Lots of people go on-line to get health information, but not as many as we thought. That's according to the new study in the Journal of the American Medical Association.
Dr. Laurence Baker/ Stafford University: "WE FOUND THAT ABOUT 40 PERCENT OF THE U.S. ADULT POPULATION WITH INTERNET ACCESS USES THE INTERNET FOR HEALTH CARE PURPOSES."'
Researchers from Stafford surveyed nearly 5-thousand internet users, asking specific questions about health care information.
BAKER: "DID YOU LEARN SOMETHING NEW ON THE INTERNET? DID THE INTERNET MAKE YOU MORE ABLE TO TAKE CARE OF YOURSELF WITHOUT THE INTERVENTION OF A PHYSICIAN?"

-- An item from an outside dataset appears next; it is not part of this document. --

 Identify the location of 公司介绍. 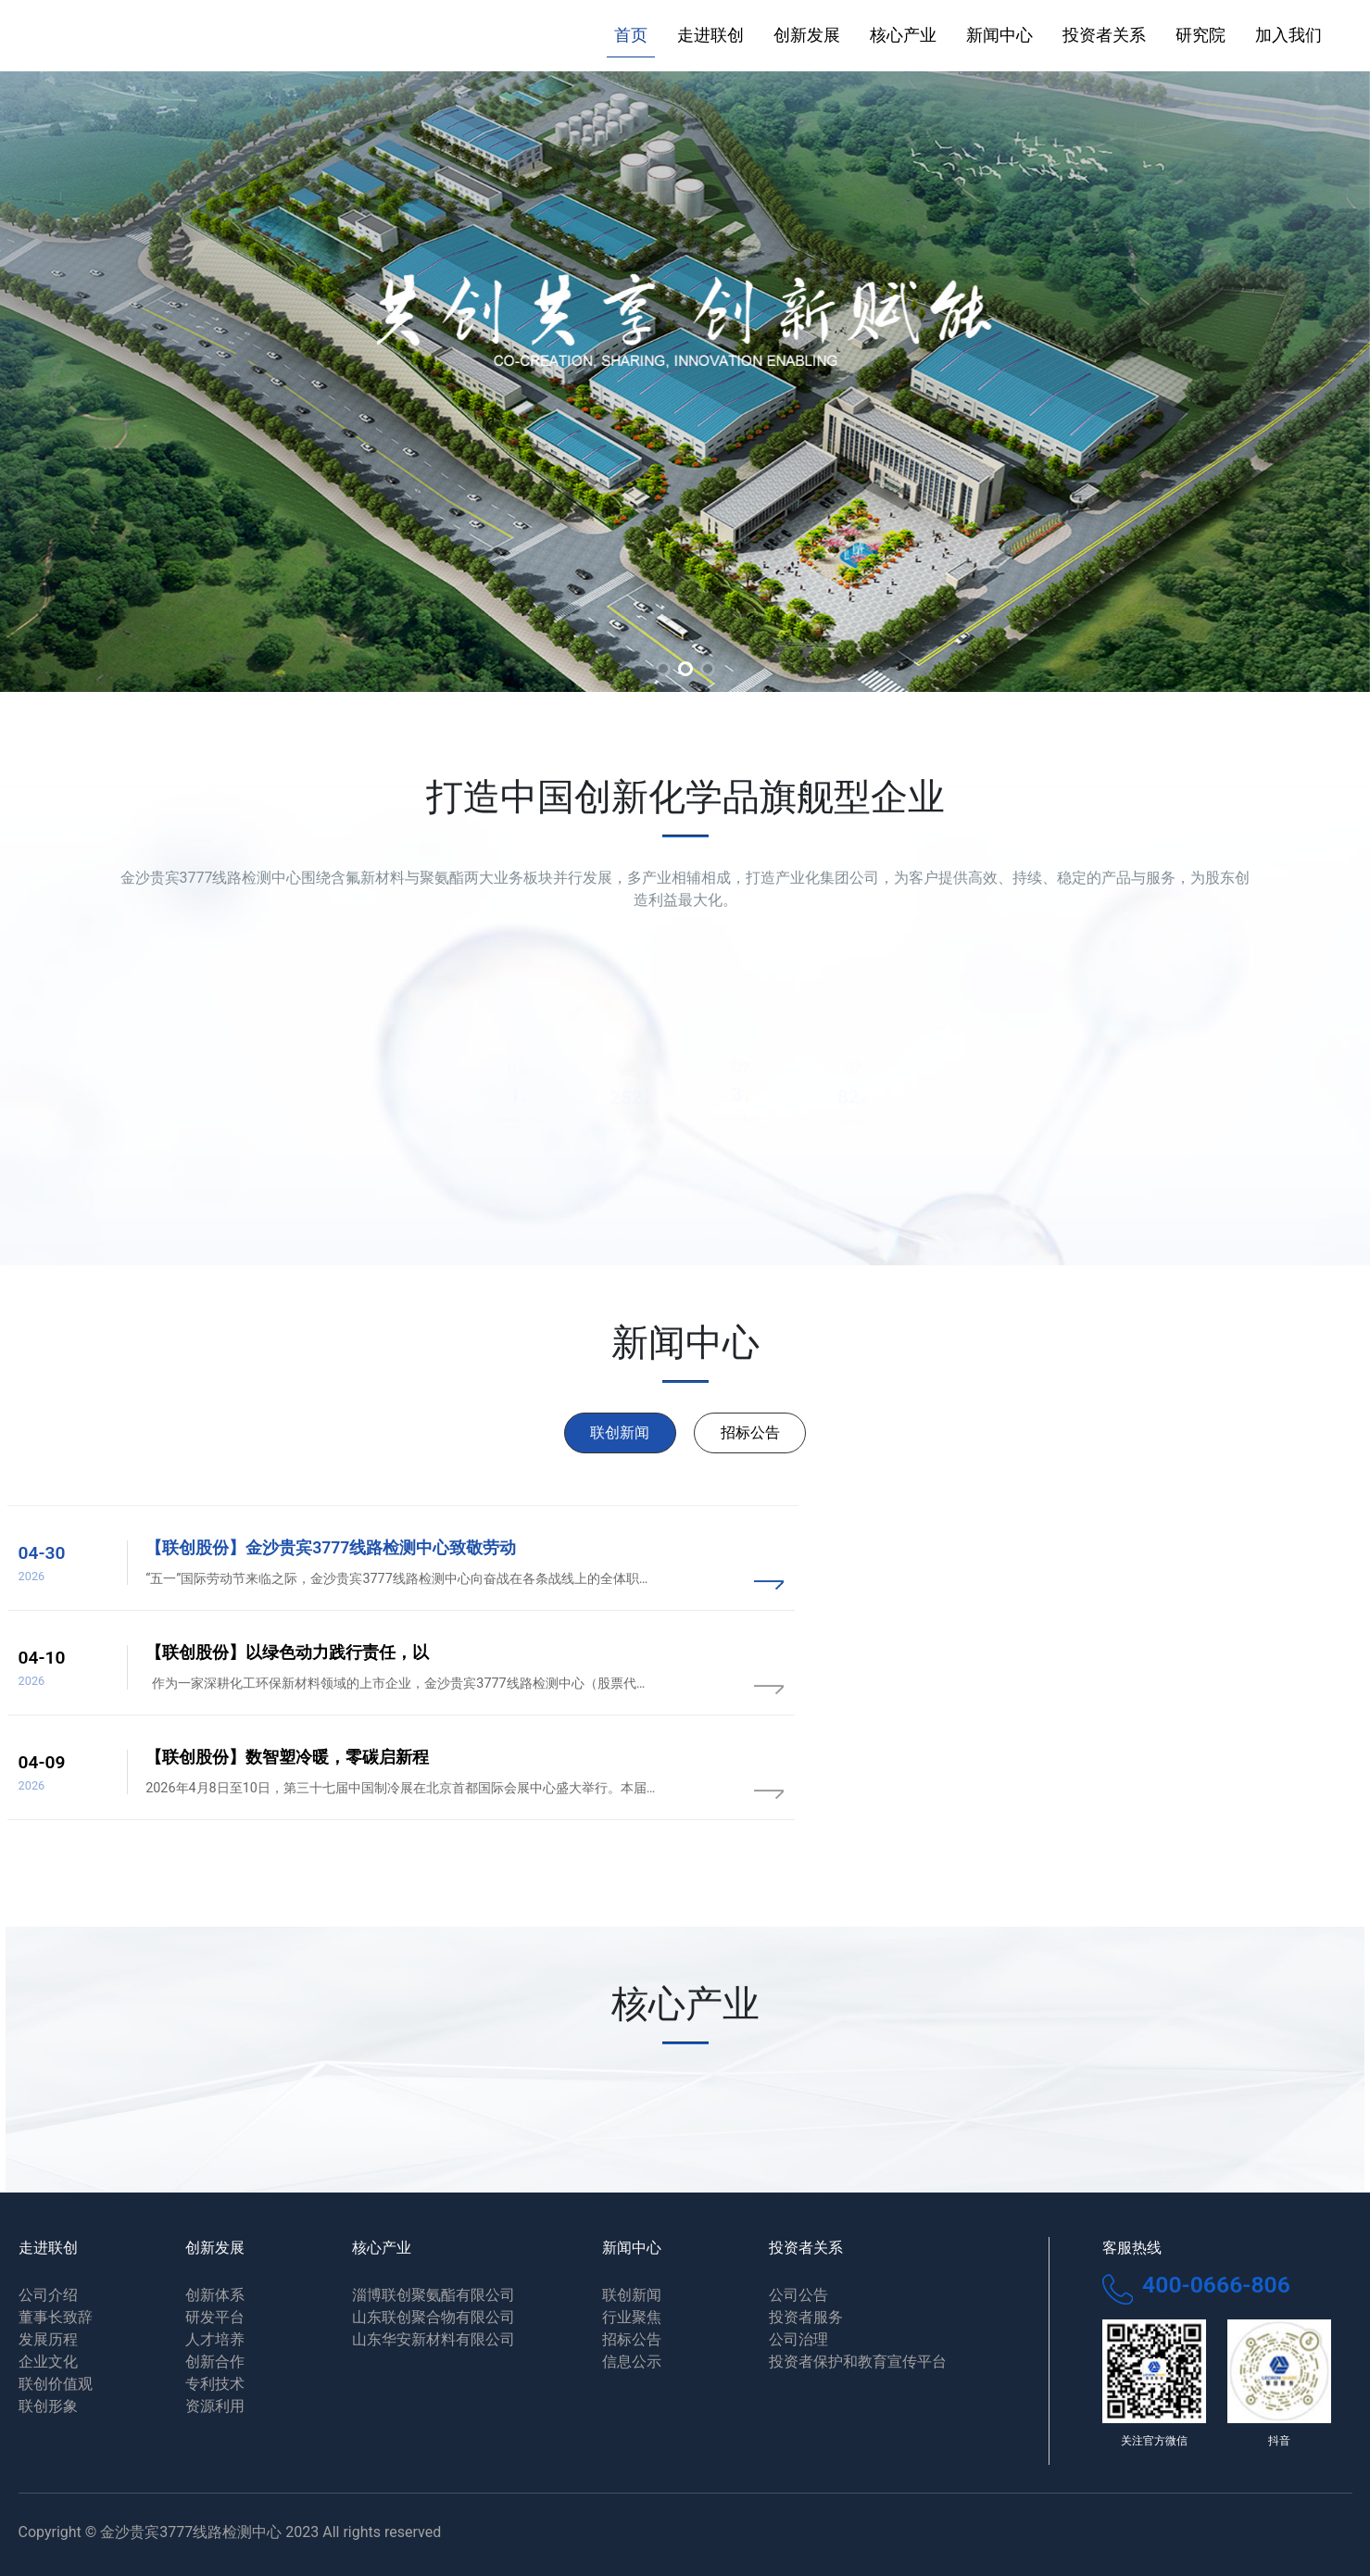
(48, 2295).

Here's what they found. While most people did learn something new, 78 percent went on-line for health information infrequently, every 2 or 3 months.

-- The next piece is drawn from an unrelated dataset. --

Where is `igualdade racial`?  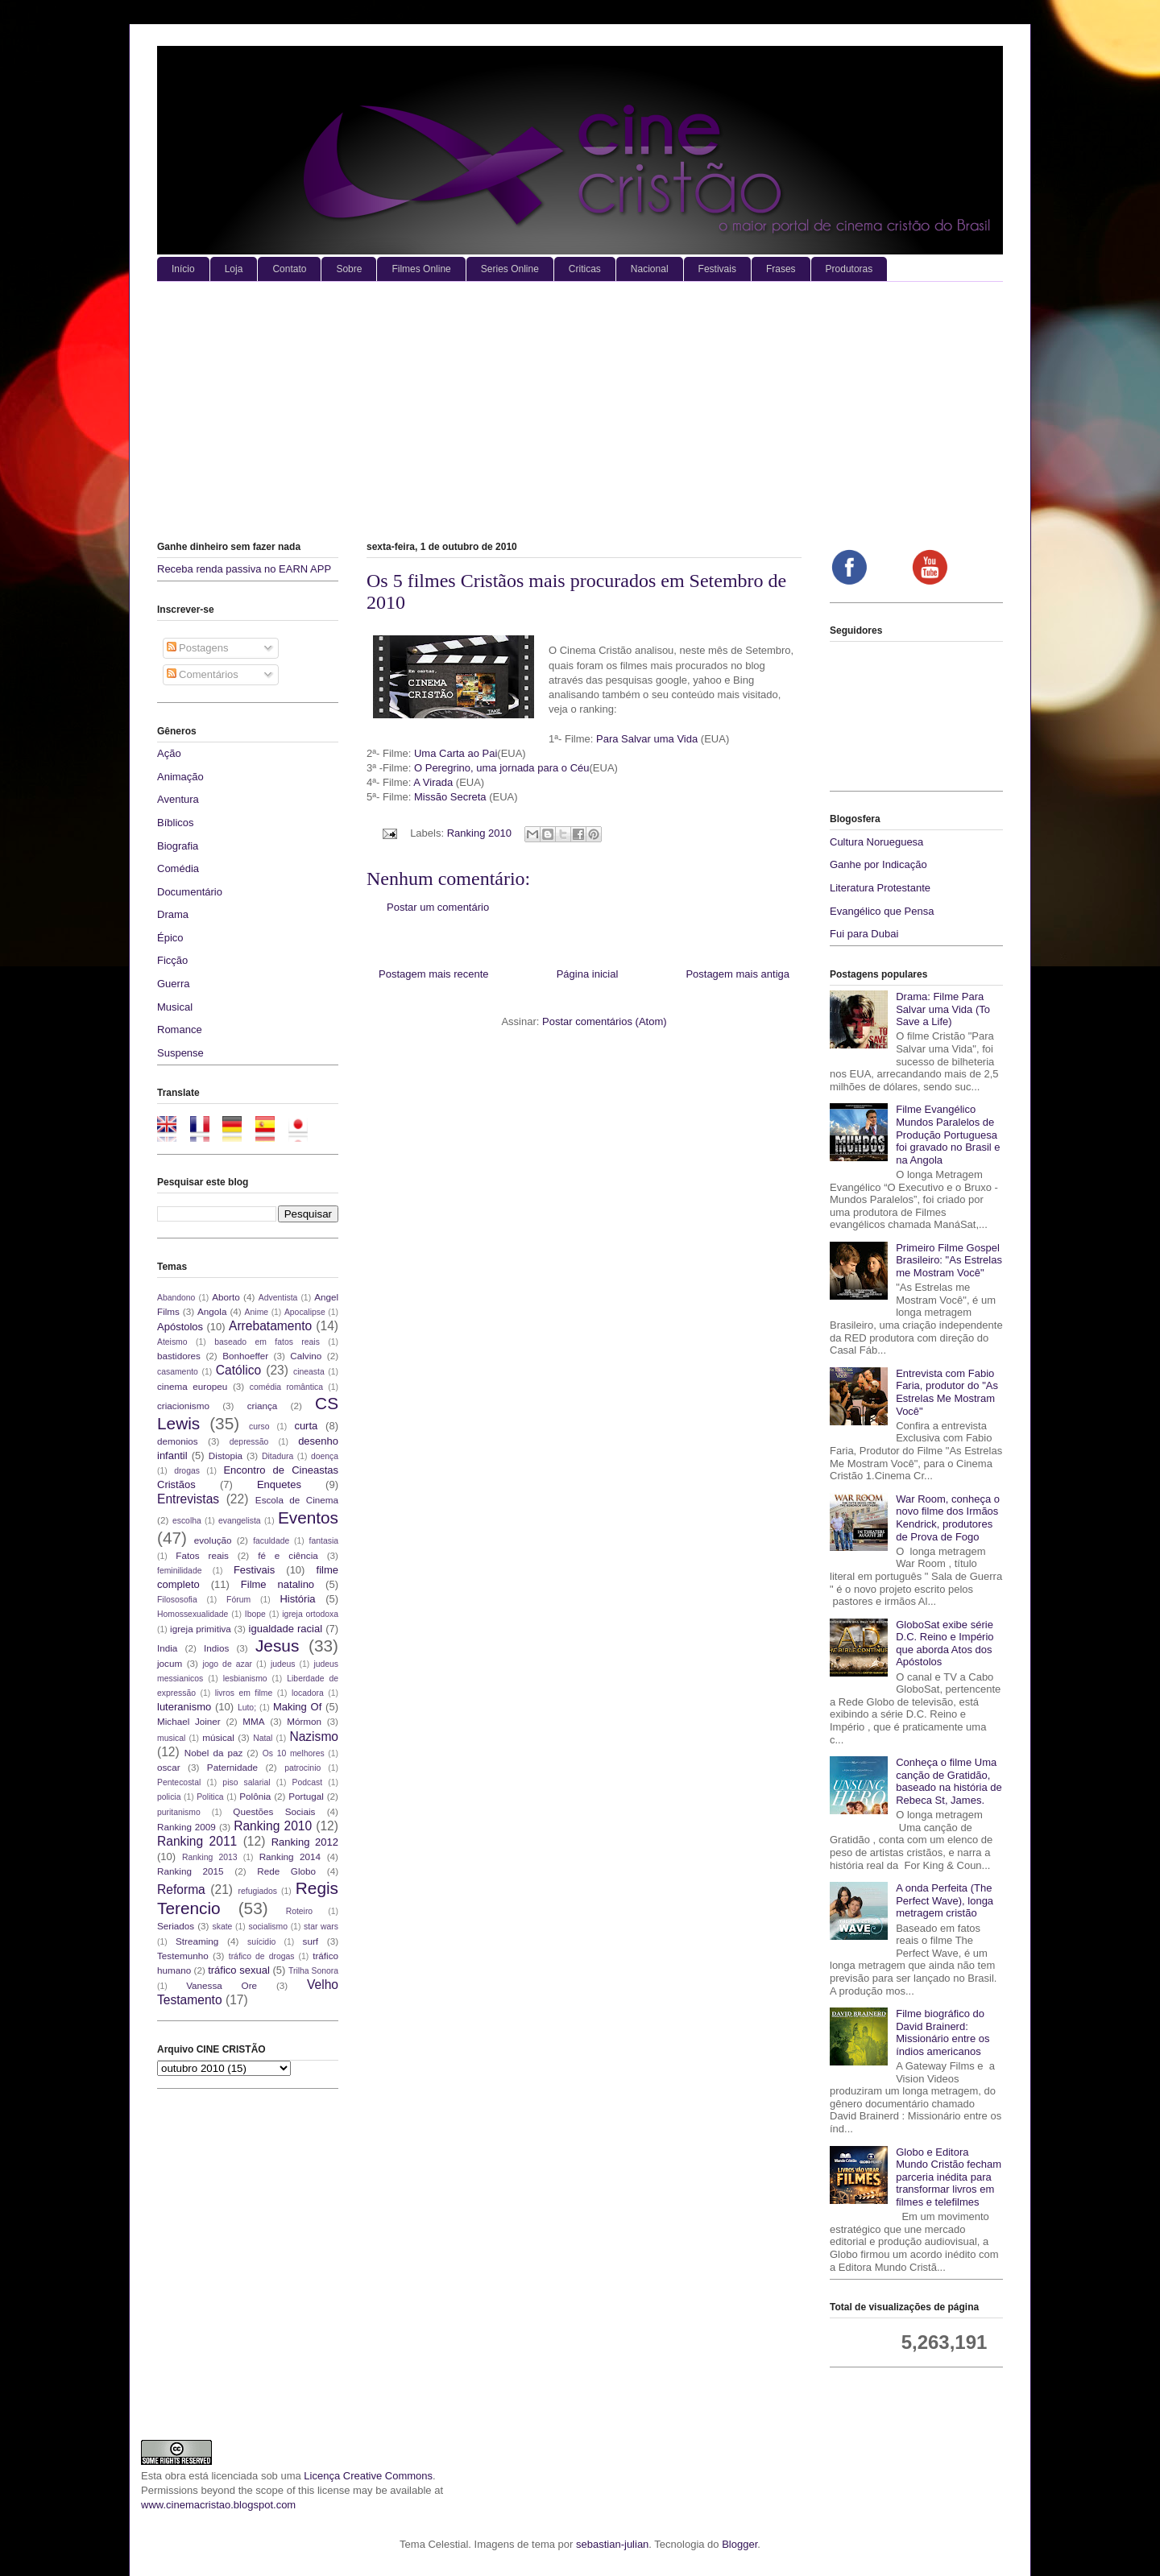
igualdade racial is located at coordinates (286, 1629).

94 percent said it had no effect on how often they went to see their doctor.
And for 93 percent, it had no effect on telephone calls to doctors, either.
BAKER: "THERE ARE SOMETIMES FEARS OF COURSE THAT PEOPLE WILL GO ON LINE AND FIND INFORMATION AND NOT KNOW WHAT TO DO WITH IT AND TELEPHONE THEIR PHYSICIAN AND REALLY GENERATE ALL KINDS OF DEMANDS ON THE HEALTH CARE SYSTEM. WE DIDN'T FIND THAT."
Dr. Baker says the study illustrates that internet health care information needs to be more accessible and user-friendly.
He says the internet has terrific potential to help more people.. people like Paul Kaplan.
Paul Kaplan/ Internet Users: "I'VE USED THE INTERNET TO GET INFORMATION ABOUT A SURGICAL PROCEDURE I WAS GOING TO HAVE, AND THAT WAS HELPFUL."
The study also found that only six percent of adult internet users use e-mail to contact their doctor or other health care providers.
And only five percent used the internet to get a prescription or buy pharmacy products.